(Records from a collection)
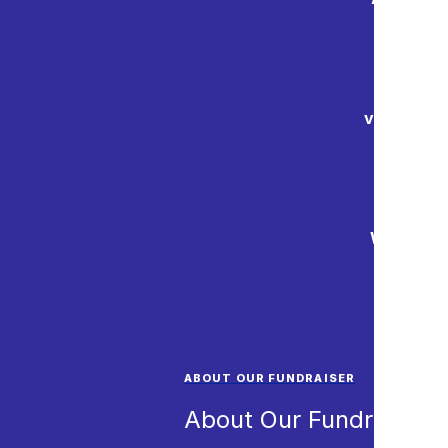
and onli
Mainland 
valuable w
We are ex
for
ABOUT OUR FUNDRAISER
About Our Fundraiser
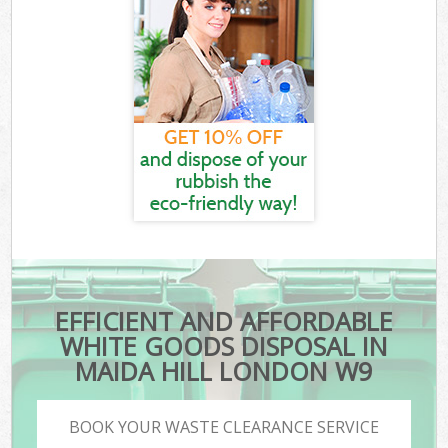
EFFICIENT AND AFFORDABLE
WHITE GOODS DISPOSAL IN
MAIDA HILL LONDON W9
BOOK YOUR WASTE CLEARANCE SERVICE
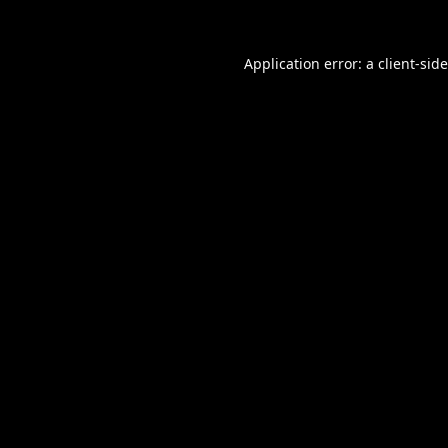
Application error: a
client
-sid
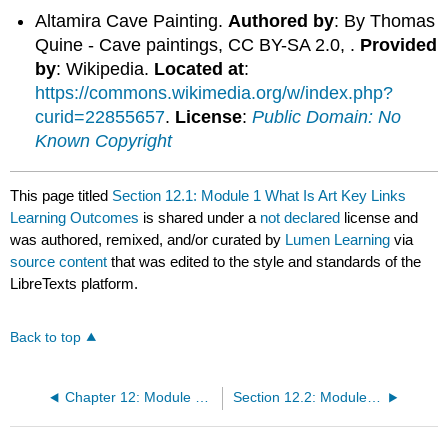
Altamira Cave Painting.
Authored by
: By Thomas
Quine - Cave paintings, CC BY-SA 2.0, .
Provided
by
: Wikipedia.
Located at
:
https://commons.wikimedia.org/w/index.php?
curid=22855657
.
License
:
Public Domain: No
Known Copyright
This page titled
Section 12.1: Module 1 What Is Art Key Links
Learning Outcomes
is shared under a
not declared
license and
was authored, remixed, and/or curated by
Lumen Learning
via
source content
that was edited to the style and standards of the
LibreTexts platform.
Back to top
Chapter 12: Module 1 What Is Art?
Section 12.2: Module 1 What Is Art? Written Assignment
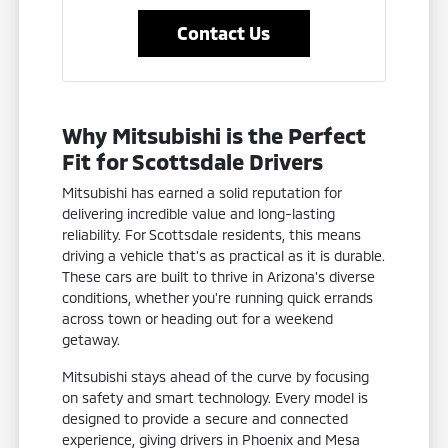
Contact Us
Why Mitsubishi is the Perfect
Fit for Scottsdale Drivers
Mitsubishi has earned a solid reputation for
delivering incredible value and long-lasting
reliability. For Scottsdale residents, this means
driving a vehicle that's as practical as it is durable.
These cars are built to thrive in Arizona's diverse
conditions, whether you're running quick errands
across town or heading out for a weekend
getaway.
Mitsubishi stays ahead of the curve by focusing
on safety and smart technology. Every model is
designed to provide a secure and connected
experience, giving drivers in Phoenix and Mesa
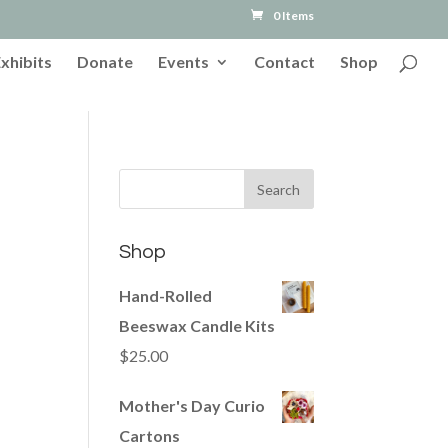
0 Items
Exhibits
Donate
Events
Contact
Shop
Shop
Hand-Rolled
Beeswax Candle Kits
$
25.00
Mother's Day Curio
Cartons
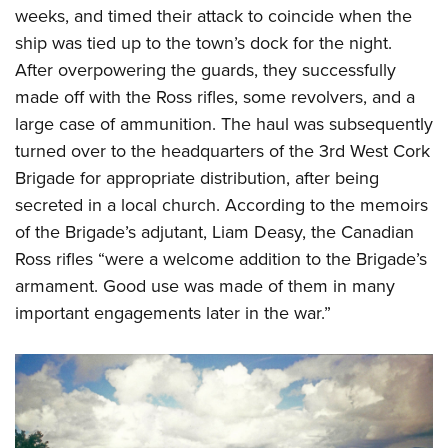
weeks, and timed their attack to coincide when the
ship was tied up to the town’s dock for the night.
After overpowering the guards, they successfully
made off with the Ross rifles, some revolvers, and a
large case of ammunition. The haul was subsequently
turned over to the headquarters of the 3rd West Cork
Brigade for appropriate distribution, after being
secreted in a local church. According to the memoirs
of the Brigade’s adjutant, Liam Deasy, the Canadian
Ross rifles “were a welcome addition to the Brigade’s
armament. Good use was made of them in many
important engagements later in the war.”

→ **YOUR ASSIGNMENT**: In the entries above, find each line with the word "Module" and copy it.

→ **OUTPUT BELOW**:
Section 12.1: Module 1 What Is Art Key Links
Chapter 12: Module 1 What Is Art?
Section 12.2: Module 1 What Is Art? Written Assignment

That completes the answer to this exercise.